In Asia, whole communities have developed out of this waste industry, which now handles some 75 percent of urban waste. What is a life of misery for some, others see as an example of sustainable development. Across Asia, the figures for the amount of trash recycled by such communities are staggeringly high compared with recycling in the developed western countries. Informal waste collection systems have environmental and economic advantages: reducing the need for landfill, saving natural resources, and providing an important lifeline for some of the world’s poorest people. But waste scavengers have dramatically shortened life expectancies, poor health, and bad living conditions. That cannot be ignored.

Nigel Dickinson


Nigel Dickinson is a British documentary photographer whose work focuses on the environment, the human condition, identity, and culture.

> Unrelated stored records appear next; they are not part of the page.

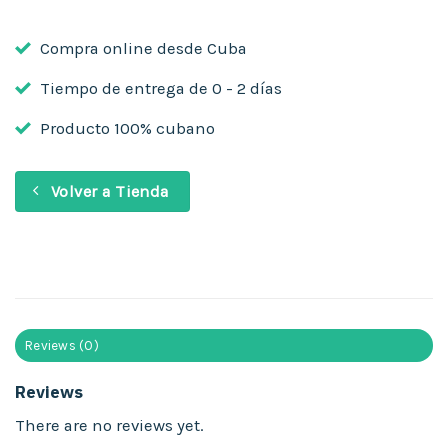
Compra online desde Cuba
Tiempo de entrega de 0 - 2 días
Producto 100% cubano
Volver a Tienda
Reviews (0)
Reviews
There are no reviews yet.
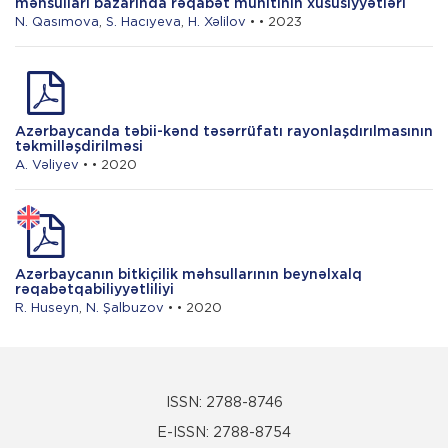
məhsulları bazarında rəqabət mühitinin xüsusiyyətləri
N. Qasımova
,
S. Hacıyeva
,
H. Xəlilov
• • 2023
Azərbaycanda təbii-kənd təsərrüfatı rayonlaşdırılmasının
təkmilləşdirilməsi
A. Vəliyev
• • 2020
Azərbaycanın bitkiçilik məhsullarının beynəlxalq
rəqabətqabiliyyətliliyi
R. Huseyn
,
N. Şalbuzov
• • 2020
ISSN: 2788-8746
E-ISSN: 2788-8754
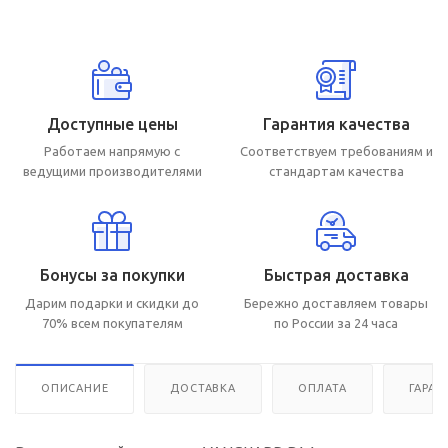
Доступные цены
Гарантия качества
Работаем напрямую с
Соответствуем требованиям и
ведущими производителями
стандартам качества
Бонусы за покупки
Быстрая доставка
Дарим подарки и скидки до
Бережно доставляем товары
70% всем покупателям
по России за 24 часа
ОПИСАНИЕ
ДОСТАВКА
ОПЛАТА
ГАРАН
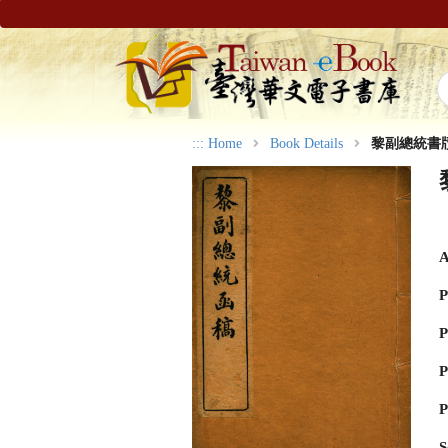
:::
Home
Book Details
黎副總統書
A
P
P
P
P
S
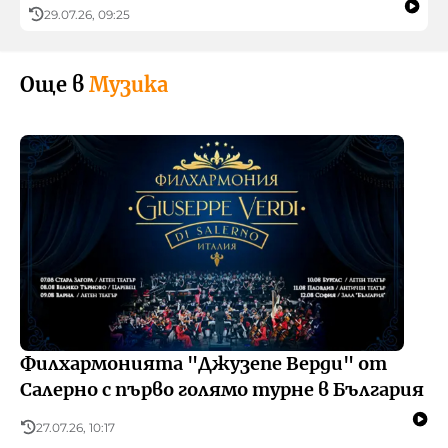
29.07.26, 09:25
Още в
Музика
Филхармонията "Джузепе Верди" от
Салерно с първо голямо турне в България
27.07.26, 10:17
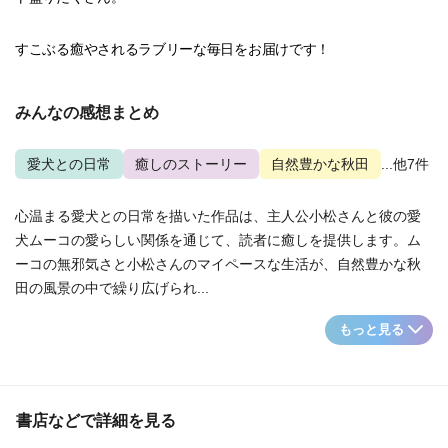
すこぶる癒やされるラブリーな毎日をお届けです！
みんなの感想まとめ
愛犬との日常
癒しのストーリー
自然豊かな秋田
...他7件
心温まる愛犬との日常を描いた作品は、主人公小松さんと彼の愛
犬ムーコの愛らしい関係を通じて、読者に癒しを提供します。ム
ーコの無邪気さと小松さんのマイペースな生活が、自然豊かな秋
田の風景の中で繰り広げられ...
もっと見る
書店などで詳細を見る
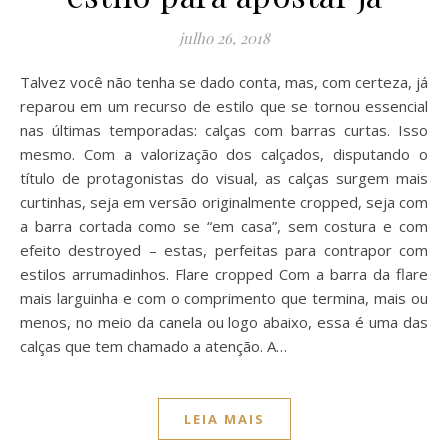
julho 26, 2018
Talvez você não tenha se dado conta, mas, com certeza, já
reparou em um recurso de estilo que se tornou essencial
nas últimas temporadas: calças com barras curtas. Isso
mesmo. Com a valorização dos calçados, disputando o
título de protagonistas do visual, as calças surgem mais
curtinhas, seja em versão originalmente cropped, seja com
a barra cortada como se “em casa”, sem costura e com
efeito destroyed – estas, perfeitas para contrapor com
estilos arrumadinhos. Flare cropped Com a barra da flare
mais larguinha e com o comprimento que termina, mais ou
menos, no meio da canela ou logo abaixo, essa é uma das
calças que tem chamado a atenção. A…
LEIA MAIS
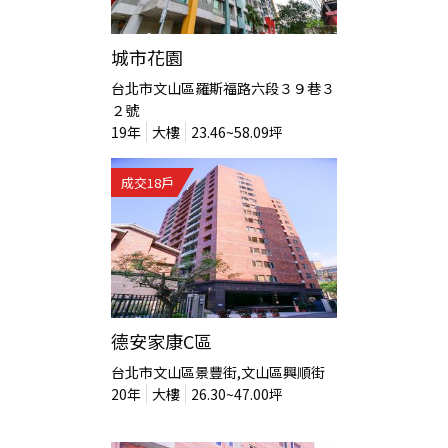
城市花園
台北市文山區羅斯福路六段３９巷３
２號
19
年
大樓
23.46~58.09
坪
成交
18
戶
德安家康C區
台北市文山區景豐街,文山區興順街
20
年
大樓
26.30~47.00
坪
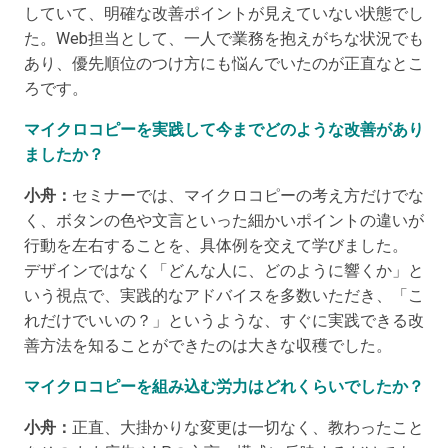
していて、明確な改善ポイントが見えていない状態でし
た。Web担当として、一人で業務を抱えがちな状況でも
あり、優先順位のつけ方にも悩んでいたのが正直なとこ
ろです。
マイクロコピーを実践して今までどのような改善があり
ましたか？
小舟：
セミナーでは、マイクロコピーの考え方だけでな
く、ボタンの色や文言といった細かいポイントの違いが
行動を左右することを、具体例を交えて学びました。
デザインではなく「どんな人に、どのように響くか」と
いう視点で、実践的なアドバイスを多数いただき、「こ
れだけでいいの？」というような、すぐに実践できる改
善方法を知ることができたのは大きな収穫でした。
マイクロコピーを組み込む労力はどれくらいでしたか？
小舟：
正直、大掛かりな変更は一切なく、教わったこと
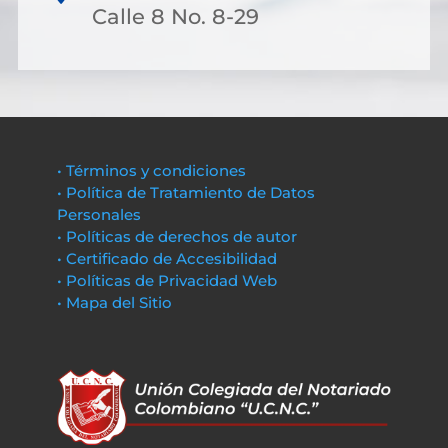
Calle 8 No. 8-29
• Términos y condiciones
• Política de Tratamiento de Datos
Personales
• Políticas de derechos de autor
• Certificado de Accesibilidad
• Políticas de Privacidad Web
• Mapa del Sitio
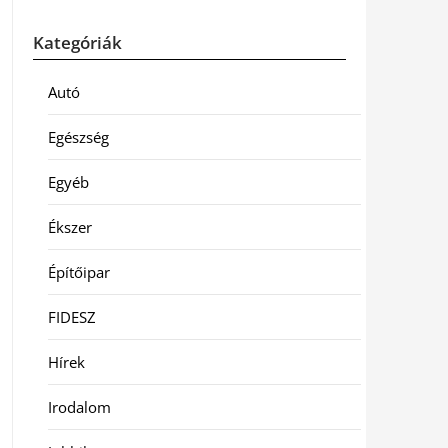
Kategóriák
Autó
Egészség
Egyéb
Ékszer
Építőipar
FIDESZ
Hírek
Irodalom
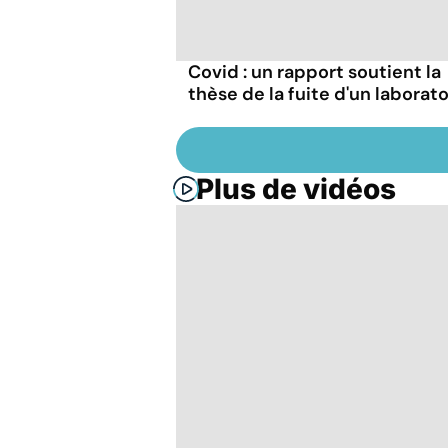
Covid : un rapport soutient la
thèse de la fuite d'un laborato
Plus de vidéos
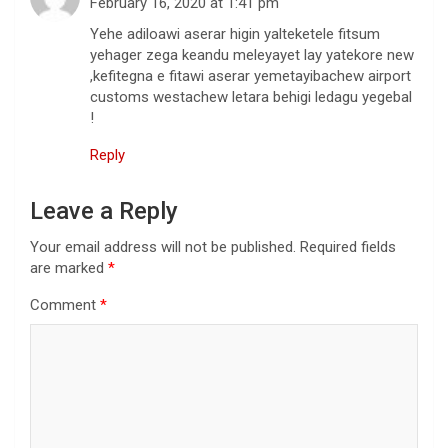
February 16, 2020 at 1:41 pm
Yehe adiloawi aserar higin yalteketele fitsum
yehager zega keandu meleyayet lay yatekore new
,kefitegna e fitawi aserar yemetayibachew airport
customs westachew letara behigi ledagu yegebal
!
Reply
Leave a Reply
Your email address will not be published.
Required fields
are marked
*
Comment
*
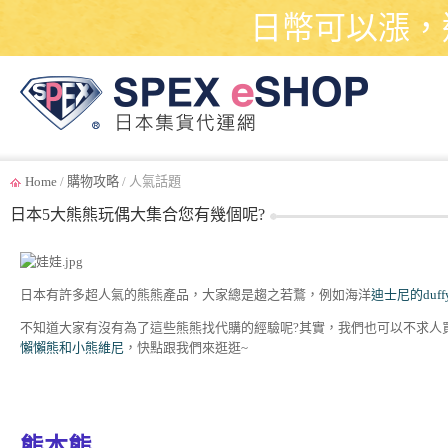
日幣可以漲，
Home
/
購物攻略
/ 人氣話題
日本5大熊熊玩偶大集合您有幾個呢?
日本有許多超人氣的熊熊產品，大家總是趨之若鶩，例如海洋
迪士尼的du
不知道大家有沒有為了這些熊熊找代購的經驗呢?其實，我們也可以不求人
懶懶熊和小熊維尼
，快點跟我們來逛逛~
熊本熊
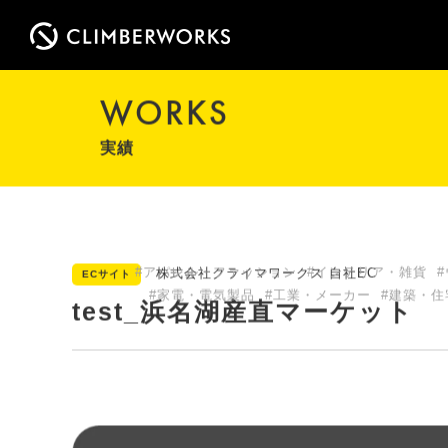
WORKS
実績
#アパレル・ファッション
#インテリア・雑貨
株式会社クライマワークス 自社EC
ECサイト
#家電・電気製品
#工業・メーカー
#建築・住
test_浜名湖産直マーケット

His early work, Hanging On by Your Fingernails, about a coal mining community during the 1984-1985 Great Strike, was published by Spokesman Press. Dickinson then participated in campaigns with Friends of the Earth in Borneo, where he photographed indigenous peoples and deforestation, winning a bronze award from the United Nations Environment Programme at the Rio de Janeiro Earth Summit in 1992. He is now revisiting these communities decades later.

His Mad Cows series received a World Press Photo award in 1997, and part of the work in his Meat series was short-listed for the European Publishers Award for Photography. This work was shown recently at the Hayward Gallery, London, in the 2015 exhibition History Is Now. Over his career, Dickinson has also worked on the Balkan wars, the aftermath of the Guatemalan civil war, Sharia Islamic law in Kano,Nigeria, and South Africa’s apartheid regime.

Dickinson’s monograph Sara: Le pelerinage des gitans (Paris: Actes Sud, 2003) premiered at the Rencontres d’Arles in2003. Previous to that, in 2000, Dickinson was runner-up for the Eugene Smith Grant in Humanistic Photography with his ongoing documentary series Roma Beyond Borders. Selections from this long-term project, mapping the Roma’s route from Rajasthan toTexas, were exhibited at Visa Pour l’image Perpignan, France. Images from the project have also been published in National Geographic, Mare, Figaro, Stern, and GEO. Roma Beyond Borders will be published by Actes Sud and Dewi Lewis.

Smokey Mountain, his series on the giant rubbish dump outside Phnom Penh, won Photolucida’s Critical Mass solo exhibition award in 2011 and has been exhibited at the FotoTriennale, Odense, Denmark, and Blue Sky Gallery, Portland, Oregon. It will also be published as a book.